We were honoured to be invited to a ‘brei’ by two South Africans staying in the next bungalow. The Brei stand was readied, the starter chips lit and the wood piled on. While the flames danced and the coals began to glow, we drank Castle beer and talked of the weather.
As I’d said, it has been hot and dry. Very hot, very still, very dry. The scrub brush is for the most part a ghostly grey, and the grasses where they still stand, are a golden yellow. But where animals have worn away the ground cover, the dry red sand dominates.
The bleakest vista is the burn … generally controlled burns to encourage tender new shoots, but in places, vast tracts of blackened grass and scorched trees where fires appear to have burned out of control.
One of the black park rangers, “Lucky”, drove his safari vehicle up onto the brown grass beside our bungalow, was handed a beer, and joined our little circle. He too spoke of the need for rain.
The coals ready, our hosts placed an empty cast iron pot on one side of the grill. The smoke rising straight into the now darkened sky, they first laid out a single long link of beef sausage. When it was deemed ready, it was dropped into the pot to stay warm. Next, lamb chops, onto the grill, turned at regular intervals, and added to the warming pot. Chicken that had been marinated and ‘par-cooked’ landed on the grill, and then joined the other meats to stay warm.
Finally, a white bread sandwich with salmon, tomato and onions – flipped by quick fingers to grill lightly on both sides.

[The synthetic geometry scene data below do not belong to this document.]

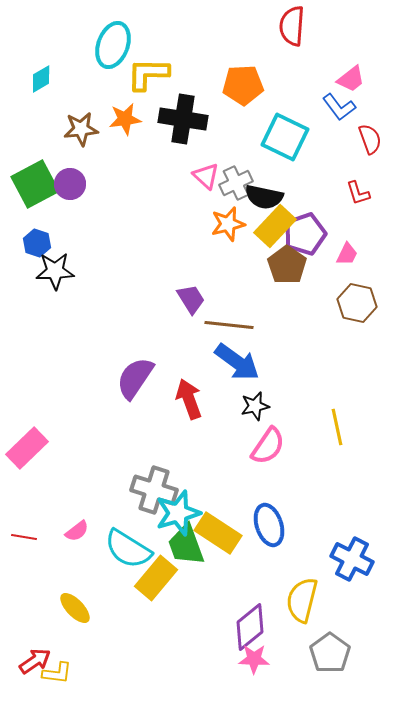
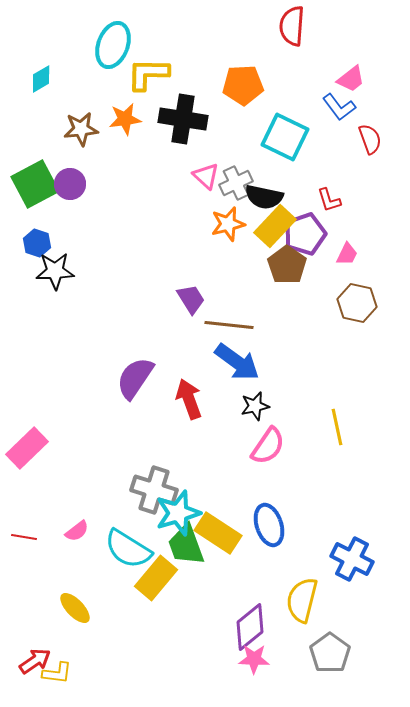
red L-shape at (358, 193): moved 29 px left, 7 px down
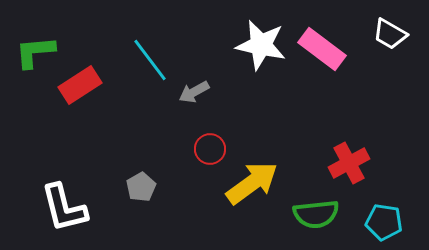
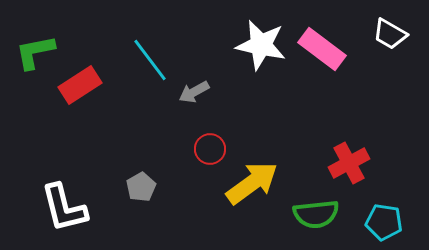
green L-shape: rotated 6 degrees counterclockwise
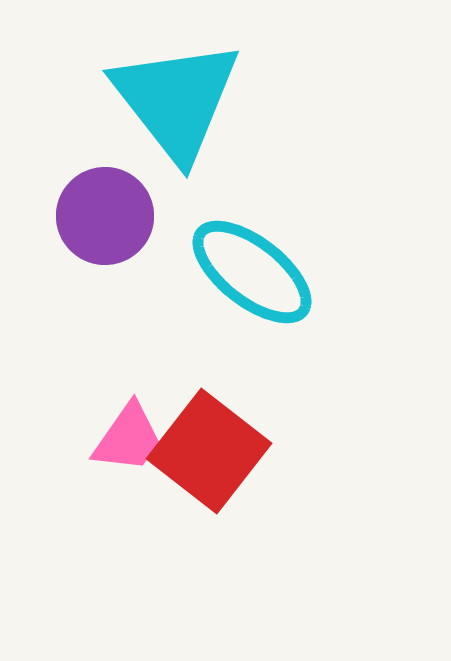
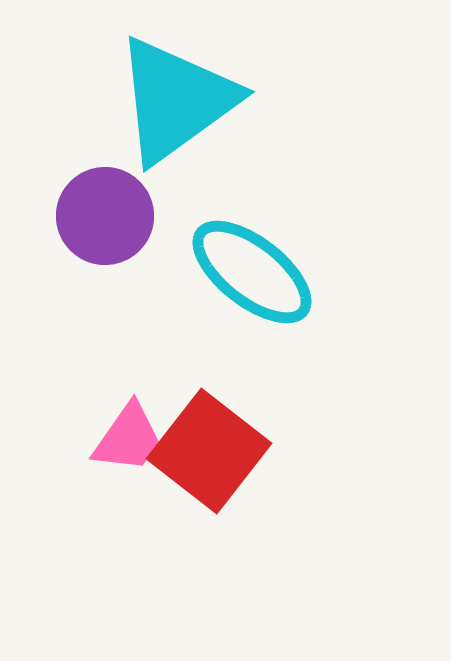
cyan triangle: rotated 32 degrees clockwise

As we sat down to eat the brei feast, accompanied by a fresh green salad prepared in a frying pan, the air started to stir. No sooner had we popped open another round of beers, then the wind came up. Glancing out from under the thatched roof of the porch, we noticed the dome of stars had been obliterated by clouds and on the horizon, white flashes of lightening.
While in Canada, we might have worried about rain ruining our planned activities, our South African hosts spoke of hope that the rains were starting. October is the hottest, driest month, and therefore, the best time for game viewing because the animals congregate at waterholes and leafless trees open up longer vistas. But it is also known as suicide month because the 40 degree heat is oppressive. The water holes were dry and the rains were already late.
That evening, when the first few drops fell, you could feel the landscape let out a collective sigh. We moved our makeshift table under the roof, but the meal was abandoned as the South Africans stood out in the thickening rain, faces turned to the sky, open cans of beer in hand, slowly getting drenched.
As the first drops dampened the dust, we were enveloped by the smell of thirsty terracotta. The wind stirred the tree tops and turned cool and our hosts laughed.
We’ve seen the first rain in Africa, and felt the joy of those who await its arrival.